*** Data shown ***

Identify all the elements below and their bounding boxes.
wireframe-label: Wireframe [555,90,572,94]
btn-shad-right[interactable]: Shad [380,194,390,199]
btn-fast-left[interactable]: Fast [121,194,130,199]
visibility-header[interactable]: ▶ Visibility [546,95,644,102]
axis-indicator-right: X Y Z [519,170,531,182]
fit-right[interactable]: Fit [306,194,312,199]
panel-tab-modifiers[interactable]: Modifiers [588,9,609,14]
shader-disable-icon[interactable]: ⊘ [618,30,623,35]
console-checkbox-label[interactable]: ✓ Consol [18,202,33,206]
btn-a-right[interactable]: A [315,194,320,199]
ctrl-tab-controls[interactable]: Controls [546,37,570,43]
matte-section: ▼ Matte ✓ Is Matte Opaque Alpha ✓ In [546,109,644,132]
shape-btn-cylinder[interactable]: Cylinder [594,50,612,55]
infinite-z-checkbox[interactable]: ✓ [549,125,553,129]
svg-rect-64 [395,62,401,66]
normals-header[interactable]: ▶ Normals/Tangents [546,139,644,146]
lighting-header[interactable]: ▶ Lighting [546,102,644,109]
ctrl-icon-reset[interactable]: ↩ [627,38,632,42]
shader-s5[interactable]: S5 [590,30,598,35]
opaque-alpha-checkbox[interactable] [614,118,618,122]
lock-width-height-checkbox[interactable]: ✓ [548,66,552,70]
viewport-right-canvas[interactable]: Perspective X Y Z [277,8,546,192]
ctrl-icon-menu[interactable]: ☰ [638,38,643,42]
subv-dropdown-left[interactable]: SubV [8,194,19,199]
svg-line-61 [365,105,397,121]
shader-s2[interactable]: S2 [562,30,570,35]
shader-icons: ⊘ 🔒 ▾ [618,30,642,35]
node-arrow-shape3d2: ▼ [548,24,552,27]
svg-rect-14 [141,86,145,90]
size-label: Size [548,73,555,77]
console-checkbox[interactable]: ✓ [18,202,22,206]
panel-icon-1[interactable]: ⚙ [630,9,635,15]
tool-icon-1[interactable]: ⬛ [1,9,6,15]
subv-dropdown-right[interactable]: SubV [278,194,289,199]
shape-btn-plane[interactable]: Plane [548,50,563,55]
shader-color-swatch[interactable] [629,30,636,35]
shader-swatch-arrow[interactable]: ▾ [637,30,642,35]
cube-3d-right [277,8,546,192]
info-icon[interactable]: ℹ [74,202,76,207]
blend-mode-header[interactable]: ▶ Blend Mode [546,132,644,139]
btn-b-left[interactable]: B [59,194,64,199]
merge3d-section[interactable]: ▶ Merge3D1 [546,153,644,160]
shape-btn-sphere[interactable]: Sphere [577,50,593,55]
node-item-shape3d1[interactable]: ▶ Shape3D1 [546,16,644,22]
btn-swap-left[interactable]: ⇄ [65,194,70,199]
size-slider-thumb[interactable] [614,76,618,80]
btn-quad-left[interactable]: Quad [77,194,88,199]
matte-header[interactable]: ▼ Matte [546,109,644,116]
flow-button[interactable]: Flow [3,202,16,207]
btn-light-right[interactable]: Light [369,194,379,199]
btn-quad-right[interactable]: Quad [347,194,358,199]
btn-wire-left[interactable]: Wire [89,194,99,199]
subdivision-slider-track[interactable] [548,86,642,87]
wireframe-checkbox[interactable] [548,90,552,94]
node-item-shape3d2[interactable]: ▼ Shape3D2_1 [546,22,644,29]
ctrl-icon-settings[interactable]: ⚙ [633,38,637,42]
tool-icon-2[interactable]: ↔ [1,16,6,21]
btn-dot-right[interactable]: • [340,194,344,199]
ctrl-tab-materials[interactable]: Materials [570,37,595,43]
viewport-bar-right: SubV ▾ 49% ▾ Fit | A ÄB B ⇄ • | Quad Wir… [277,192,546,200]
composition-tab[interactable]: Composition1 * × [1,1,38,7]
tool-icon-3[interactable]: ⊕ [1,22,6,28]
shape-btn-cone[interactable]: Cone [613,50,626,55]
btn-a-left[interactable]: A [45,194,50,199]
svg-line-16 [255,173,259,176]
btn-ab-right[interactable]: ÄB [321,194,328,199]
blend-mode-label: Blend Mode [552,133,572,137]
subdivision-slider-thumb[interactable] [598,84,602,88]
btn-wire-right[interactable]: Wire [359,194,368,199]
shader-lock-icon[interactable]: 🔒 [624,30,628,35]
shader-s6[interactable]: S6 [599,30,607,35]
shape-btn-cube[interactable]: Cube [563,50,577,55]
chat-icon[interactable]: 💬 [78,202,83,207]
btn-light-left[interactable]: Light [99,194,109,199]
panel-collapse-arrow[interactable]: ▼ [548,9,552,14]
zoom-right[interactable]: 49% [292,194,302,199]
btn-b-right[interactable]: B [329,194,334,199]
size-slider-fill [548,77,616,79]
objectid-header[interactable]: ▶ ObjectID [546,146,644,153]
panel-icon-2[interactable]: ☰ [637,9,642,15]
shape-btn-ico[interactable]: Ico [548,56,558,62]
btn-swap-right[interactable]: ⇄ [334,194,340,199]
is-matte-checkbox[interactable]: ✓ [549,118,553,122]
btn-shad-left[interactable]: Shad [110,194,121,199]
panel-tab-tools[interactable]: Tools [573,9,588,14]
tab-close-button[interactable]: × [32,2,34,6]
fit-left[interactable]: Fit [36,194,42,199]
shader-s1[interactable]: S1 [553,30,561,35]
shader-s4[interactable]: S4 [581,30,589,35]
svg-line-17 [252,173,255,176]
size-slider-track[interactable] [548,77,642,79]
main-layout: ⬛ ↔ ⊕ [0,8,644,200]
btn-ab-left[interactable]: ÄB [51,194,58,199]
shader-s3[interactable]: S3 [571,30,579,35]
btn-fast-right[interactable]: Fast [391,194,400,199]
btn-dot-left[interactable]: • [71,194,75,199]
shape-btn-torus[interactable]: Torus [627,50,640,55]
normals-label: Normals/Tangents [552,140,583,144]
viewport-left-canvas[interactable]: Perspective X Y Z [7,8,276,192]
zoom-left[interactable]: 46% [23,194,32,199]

*** End of Data shown ***

**What to do:**
Transcribe each record exactly. Leave nothing out.

**Answer:**
Identify all the elements below and their bounding boxes.
wireframe-label: Wireframe [555,90,572,94]
btn-shad-right[interactable]: Shad [380,194,390,199]
btn-fast-left[interactable]: Fast [121,194,130,199]
visibility-header[interactable]: ▶ Visibility [546,95,644,102]
axis-indicator-right: X Y Z [519,170,531,182]
fit-right[interactable]: Fit [306,194,312,199]
panel-tab-modifiers[interactable]: Modifiers [588,9,609,14]
shader-disable-icon[interactable]: ⊘ [618,30,623,35]
console-checkbox-label[interactable]: ✓ Consol [18,202,33,206]
btn-a-right[interactable]: A [315,194,320,199]
ctrl-tab-controls[interactable]: Controls [546,37,570,43]
matte-section: ▼ Matte ✓ Is Matte Opaque Alpha ✓ In [546,109,644,132]
shape-btn-cylinder[interactable]: Cylinder [594,50,612,55]
infinite-z-checkbox[interactable]: ✓ [549,125,553,129]
svg-rect-64 [395,62,401,66]
normals-header[interactable]: ▶ Normals/Tangents [546,139,644,146]
lighting-header[interactable]: ▶ Lighting [546,102,644,109]
ctrl-icon-reset[interactable]: ↩ [627,38,632,42]
shader-s5[interactable]: S5 [590,30,598,35]
opaque-alpha-checkbox[interactable] [614,118,618,122]
lock-width-height-checkbox[interactable]: ✓ [548,66,552,70]
viewport-right-canvas[interactable]: Perspective X Y Z [277,8,546,192]
ctrl-icon-menu[interactable]: ☰ [638,38,643,42]
subv-dropdown-left[interactable]: SubV [8,194,19,199]
svg-line-61 [365,105,397,121]
shader-s2[interactable]: S2 [562,30,570,35]
shader-icons: ⊘ 🔒 ▾ [618,30,642,35]
node-arrow-shape3d2: ▼ [548,24,552,27]
svg-rect-14 [141,86,145,90]
size-label: Size [548,73,555,77]
console-checkbox[interactable]: ✓ [18,202,22,206]
panel-icon-1[interactable]: ⚙ [630,9,635,15]
tool-icon-1[interactable]: ⬛ [1,9,6,15]
subv-dropdown-right[interactable]: SubV [278,194,289,199]
shape-btn-plane[interactable]: Plane [548,50,563,55]
shader-color-swatch[interactable] [629,30,636,35]
shader-swatch-arrow[interactable]: ▾ [637,30,642,35]
cube-3d-right [277,8,546,192]
info-icon[interactable]: ℹ [74,202,76,207]
blend-mode-header[interactable]: ▶ Blend Mode [546,132,644,139]
btn-b-left[interactable]: B [59,194,64,199]
merge3d-section[interactable]: ▶ Merge3D1 [546,153,644,160]
shape-btn-sphere[interactable]: Sphere [577,50,593,55]
node-item-shape3d1[interactable]: ▶ Shape3D1 [546,16,644,22]
btn-swap-left[interactable]: ⇄ [65,194,70,199]
size-slider-thumb[interactable] [614,76,618,80]
btn-quad-left[interactable]: Quad [77,194,88,199]
matte-header[interactable]: ▼ Matte [546,109,644,116]
flow-button[interactable]: Flow [3,202,16,207]
btn-light-right[interactable]: Light [369,194,379,199]
btn-quad-right[interactable]: Quad [347,194,358,199]
btn-wire-left[interactable]: Wire [89,194,99,199]
subdivision-slider-track[interactable] [548,86,642,87]
wireframe-checkbox[interactable] [548,90,552,94]
node-item-shape3d2[interactable]: ▼ Shape3D2_1 [546,22,644,29]
ctrl-icon-settings[interactable]: ⚙ [633,38,637,42]
tool-icon-2[interactable]: ↔ [1,16,6,21]
btn-dot-right[interactable]: • [340,194,344,199]
ctrl-tab-materials[interactable]: Materials [570,37,595,43]
viewport-bar-right: SubV ▾ 49% ▾ Fit | A ÄB B ⇄ • | Quad Wir… [277,192,546,200]
composition-tab[interactable]: Composition1 * × [1,1,38,7]
tool-icon-3[interactable]: ⊕ [1,22,6,28]
shape-btn-cone[interactable]: Cone [613,50,626,55]
btn-a-left[interactable]: A [45,194,50,199]
svg-line-16 [255,173,259,176]
btn-ab-right[interactable]: ÄB [321,194,328,199]
blend-mode-label: Blend Mode [552,133,572,137]
subdivision-slider-thumb[interactable] [598,84,602,88]
btn-wire-right[interactable]: Wire [359,194,368,199]
shader-lock-icon[interactable]: 🔒 [624,30,628,35]
shader-s6[interactable]: S6 [599,30,607,35]
shape-btn-cube[interactable]: Cube [563,50,577,55]
chat-icon[interactable]: 💬 [78,202,83,207]
btn-light-left[interactable]: Light [99,194,109,199]
panel-collapse-arrow[interactable]: ▼ [548,9,552,14]
zoom-right[interactable]: 49% [292,194,302,199]
btn-b-right[interactable]: B [329,194,334,199]
size-slider-fill [548,77,616,79]
objectid-header[interactable]: ▶ ObjectID [546,146,644,153]
panel-icon-2[interactable]: ☰ [637,9,642,15]
shape-btn-ico[interactable]: Ico [548,56,558,62]
btn-swap-right[interactable]: ⇄ [334,194,340,199]
is-matte-checkbox[interactable]: ✓ [549,118,553,122]
btn-shad-left[interactable]: Shad [110,194,121,199]
panel-tab-tools[interactable]: Tools [573,9,588,14]
tab-close-button[interactable]: × [32,2,34,6]
fit-left[interactable]: Fit [36,194,42,199]
shader-s1[interactable]: S1 [553,30,561,35]
shader-s4[interactable]: S4 [581,30,589,35]
svg-line-17 [252,173,255,176]
size-slider-track[interactable] [548,77,642,79]
main-layout: ⬛ ↔ ⊕ [0,8,644,200]
btn-ab-left[interactable]: ÄB [51,194,58,199]
shader-s3[interactable]: S3 [571,30,579,35]
btn-fast-right[interactable]: Fast [391,194,400,199]
btn-dot-left[interactable]: • [71,194,75,199]
shape-btn-torus[interactable]: Torus [627,50,640,55]
normals-label: Normals/Tangents [552,140,583,144]
viewport-left-canvas[interactable]: Perspective X Y Z [7,8,276,192]
zoom-left[interactable]: 46% [23,194,32,199]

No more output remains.